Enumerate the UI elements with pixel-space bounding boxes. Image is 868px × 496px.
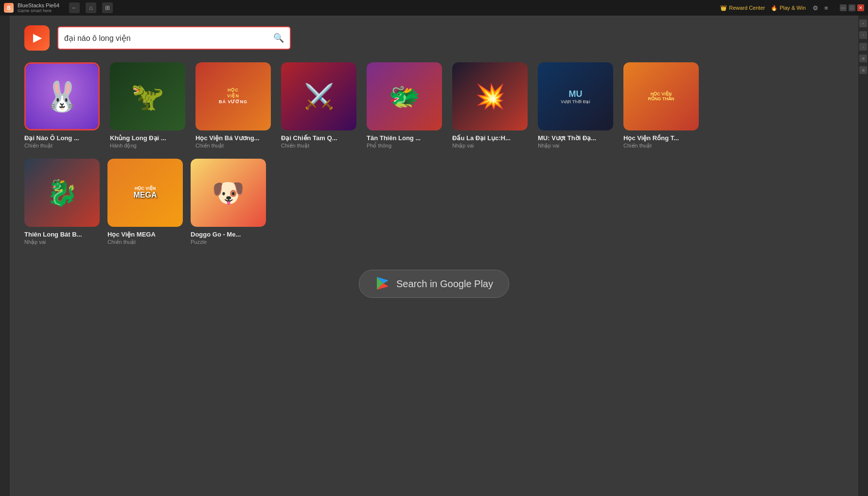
sidebar-right-icon-5[interactable]: ⊗ [859, 66, 867, 74]
game-title-6: Đấu La Đại Lục:H... [452, 134, 528, 142]
game-thumb-11: 🐶 [191, 159, 266, 227]
app-subtitle: Game smart here [18, 8, 59, 13]
game-card-8[interactable]: HỌC VIỆNRỒNG THẦNHọc Viện Rồng T...Chiến… [623, 62, 699, 149]
game-genre-8: Chiến thuật [623, 143, 699, 149]
game-genre-9: Nhập vai [24, 239, 100, 245]
apps-button[interactable]: ⊞ [102, 2, 113, 13]
settings-icon[interactable]: ⚙ [812, 4, 819, 12]
main-content: ▶ 🔍 🐰Đại Náo Ô Long ...Chiến thuật🦖Khủng… [0, 16, 868, 496]
titlebar: B BlueStacks Pie64 Game smart here ← ⌂ ⊞… [0, 0, 868, 16]
center-content: ▶ 🔍 🐰Đại Náo Ô Long ...Chiến thuật🦖Khủng… [10, 16, 858, 496]
game-genre-7: Nhập vai [538, 143, 613, 149]
game-genre-10: Chiến thuật [107, 239, 183, 245]
close-button[interactable]: ✕ [857, 4, 864, 11]
game-card-3[interactable]: HỌCVIỆNBÁ VƯƠNGHọc Viện Bá Vương...Chiến… [195, 62, 271, 149]
sidebar-right-icon-3[interactable]: ↓ [859, 43, 867, 51]
game-genre-11: Puzzle [191, 239, 266, 245]
titlebar-left: B BlueStacks Pie64 Game smart here ← ⌂ ⊞ [4, 2, 113, 13]
game-thumb-10: HỌC VIỆNMEGA [107, 159, 183, 227]
play-win-button[interactable]: 🔥 Play & Win [771, 5, 806, 11]
game-card-6[interactable]: 💥Đấu La Đại Lục:H...Nhập vai [452, 62, 528, 149]
game-genre-2: Hành động [110, 143, 185, 149]
game-title-7: MU: Vượt Thời Đạ... [538, 134, 613, 142]
game-title-4: Đại Chiến Tam Q... [281, 134, 356, 142]
game-title-1: Đại Náo Ô Long ... [24, 134, 100, 142]
game-card-7[interactable]: MUVượt Thời ĐạiMU: Vượt Thời Đạ...Nhập v… [538, 62, 613, 149]
app-info: BlueStacks Pie64 Game smart here [18, 2, 59, 13]
back-button[interactable]: ← [69, 2, 80, 13]
reward-center-label: Reward Center [729, 5, 765, 11]
game-card-11[interactable]: 🐶Doggo Go - Me...Puzzle [191, 159, 266, 245]
left-sidebar [0, 16, 10, 496]
reward-center-button[interactable]: 👑 Reward Center [720, 5, 765, 11]
game-card-4[interactable]: ⚔️Đại Chiến Tam Q...Chiến thuật [281, 62, 356, 149]
menu-icon[interactable]: ≡ [822, 4, 830, 12]
sidebar-right-icon-2[interactable]: ↑ [859, 31, 867, 39]
game-title-10: Học Viện MEGA [107, 231, 183, 238]
game-card-2[interactable]: 🦖Khủng Long Đại ...Hành động [110, 62, 185, 149]
right-sidebar: + ↑ ↓ ⊕ ⊗ [858, 16, 868, 496]
app-title: BlueStacks Pie64 [18, 2, 59, 8]
game-genre-5: Phổ thông [367, 143, 442, 149]
search-box: 🔍 [57, 26, 291, 50]
game-thumb-3: HỌCVIỆNBÁ VƯƠNG [195, 62, 271, 130]
minimize-button[interactable]: — [840, 4, 847, 11]
game-card-1[interactable]: 🐰Đại Náo Ô Long ...Chiến thuật [24, 62, 100, 149]
google-play-icon [375, 276, 390, 292]
game-thumb-2: 🦖 [110, 62, 185, 130]
titlebar-right: 👑 Reward Center 🔥 Play & Win ⚙ ≡ — □ ✕ [720, 4, 864, 12]
game-card-5[interactable]: 🐲Tân Thiên Long ...Phổ thông [367, 62, 442, 149]
titlebar-icons: ⚙ ≡ [812, 4, 830, 12]
game-title-8: Học Viện Rồng T... [623, 134, 699, 142]
game-title-5: Tân Thiên Long ... [367, 134, 442, 142]
search-button[interactable]: 🔍 [273, 33, 284, 43]
app-logo: B [4, 3, 14, 13]
maximize-button[interactable]: □ [849, 4, 855, 11]
sidebar-right-icon-4[interactable]: ⊕ [859, 55, 867, 62]
game-thumb-8: HỌC VIỆNRỒNG THẦN [623, 62, 699, 130]
sidebar-right-icon-1[interactable]: + [859, 19, 867, 27]
search-area: ▶ 🔍 [24, 25, 844, 51]
game-genre-6: Nhập vai [452, 143, 528, 149]
titlebar-nav: ← ⌂ ⊞ [69, 2, 113, 13]
search-google-play-button[interactable]: Search in Google Play [359, 270, 509, 298]
play-win-icon: 🔥 [771, 5, 778, 11]
games-row-2: 🐉Thiên Long Bát B...Nhập vaiHỌC VIỆNMEGA… [24, 159, 844, 245]
play-win-label: Play & Win [779, 5, 806, 11]
game-thumb-5: 🐲 [367, 62, 442, 130]
google-play-label: Search in Google Play [396, 278, 493, 290]
home-button[interactable]: ⌂ [86, 2, 96, 13]
game-title-11: Doggo Go - Me... [191, 231, 266, 238]
game-card-9[interactable]: 🐉Thiên Long Bát B...Nhập vai [24, 159, 100, 245]
game-thumb-9: 🐉 [24, 159, 100, 227]
game-thumb-6: 💥 [452, 62, 528, 130]
game-thumb-1: 🐰 [24, 62, 100, 130]
game-title-2: Khủng Long Đại ... [110, 134, 185, 142]
game-genre-3: Chiến thuật [195, 143, 271, 149]
search-input[interactable] [64, 34, 273, 42]
game-title-3: Học Viện Bá Vương... [195, 134, 271, 142]
bluestacks-logo: ▶ [24, 25, 50, 51]
window-controls: — □ ✕ [840, 4, 864, 11]
game-thumb-4: ⚔️ [281, 62, 356, 130]
reward-icon: 👑 [720, 5, 727, 11]
game-genre-4: Chiến thuật [281, 143, 356, 149]
game-title-9: Thiên Long Bát B... [24, 231, 100, 238]
games-row-1: 🐰Đại Náo Ô Long ...Chiến thuật🦖Khủng Lon… [24, 62, 844, 149]
game-card-10[interactable]: HỌC VIỆNMEGAHọc Viện MEGAChiến thuật [107, 159, 183, 245]
game-genre-1: Chiến thuật [24, 143, 100, 149]
game-thumb-7: MUVượt Thời Đại [538, 62, 613, 130]
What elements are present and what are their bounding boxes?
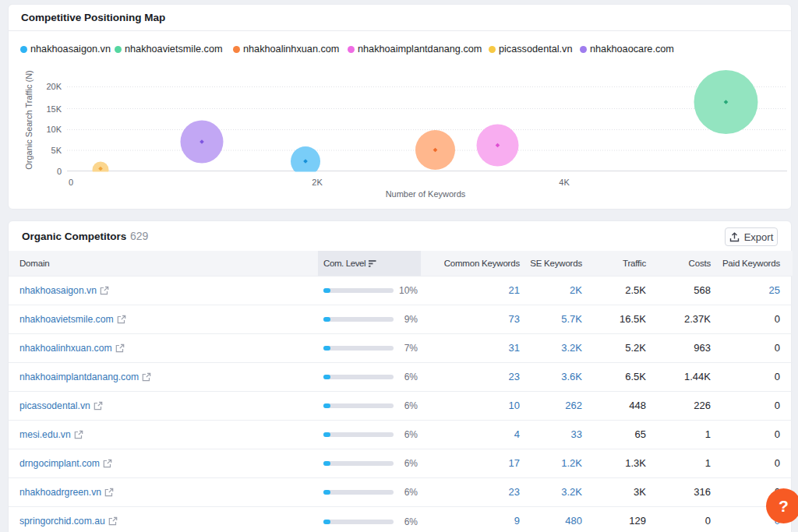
svg-text:0: 0 bbox=[57, 167, 62, 176]
svg-text:4K: 4K bbox=[559, 178, 570, 187]
svg-text:20K: 20K bbox=[46, 82, 62, 91]
svg-text:10K: 10K bbox=[46, 125, 62, 134]
svg-text:5K: 5K bbox=[51, 146, 62, 155]
svg-text:15K: 15K bbox=[46, 104, 62, 114]
svg-text:2K: 2K bbox=[312, 178, 323, 187]
svg-text:Organic Search Traffic (N): Organic Search Traffic (N) bbox=[24, 70, 34, 170]
svg-text:0: 0 bbox=[69, 178, 73, 187]
svg-text:Number of Keywords: Number of Keywords bbox=[386, 189, 466, 199]
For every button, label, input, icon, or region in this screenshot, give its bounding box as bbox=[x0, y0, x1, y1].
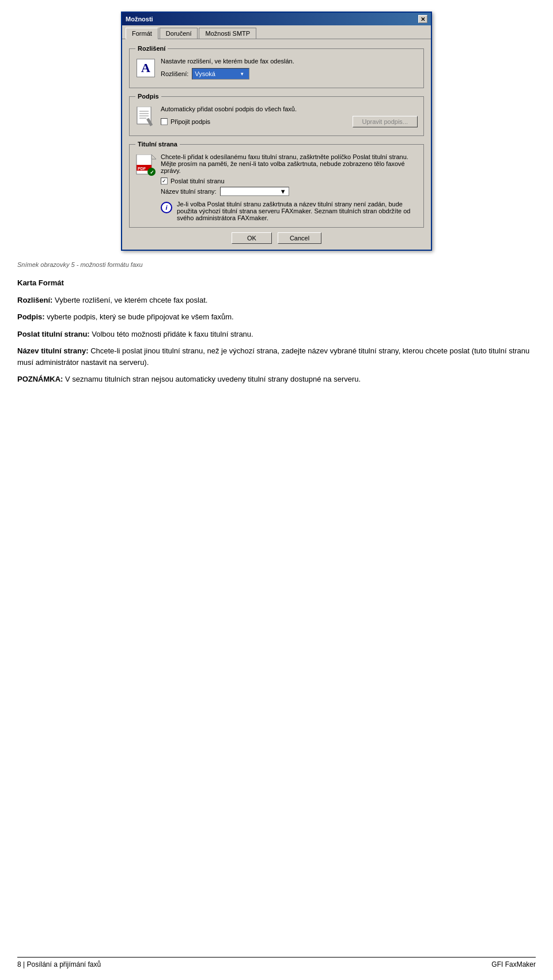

※

# WHAT IS EXPECTED
Search each line of the data above for "right", and copy the lines where it occurs.

# ANSWER SECTION
sidebar-right-icon-5[interactable]: ⊗ [859, 66, 867, 74]
sidebar-right-icon-3[interactable]: ↓ [859, 43, 867, 51]
sidebar-right-icon-2[interactable]: ↑ [859, 31, 867, 39]
right-sidebar: + ↑ ↓ ⊕ ⊗ [858, 16, 868, 496]
titlebar-right: 👑 Reward Center 🔥 Play & Win ⚙ ≡ — □ ✕ [720, 4, 864, 12]
sidebar-right-icon-4[interactable]: ⊕ [859, 55, 867, 62]
sidebar-right-icon-1[interactable]: + [859, 19, 867, 27]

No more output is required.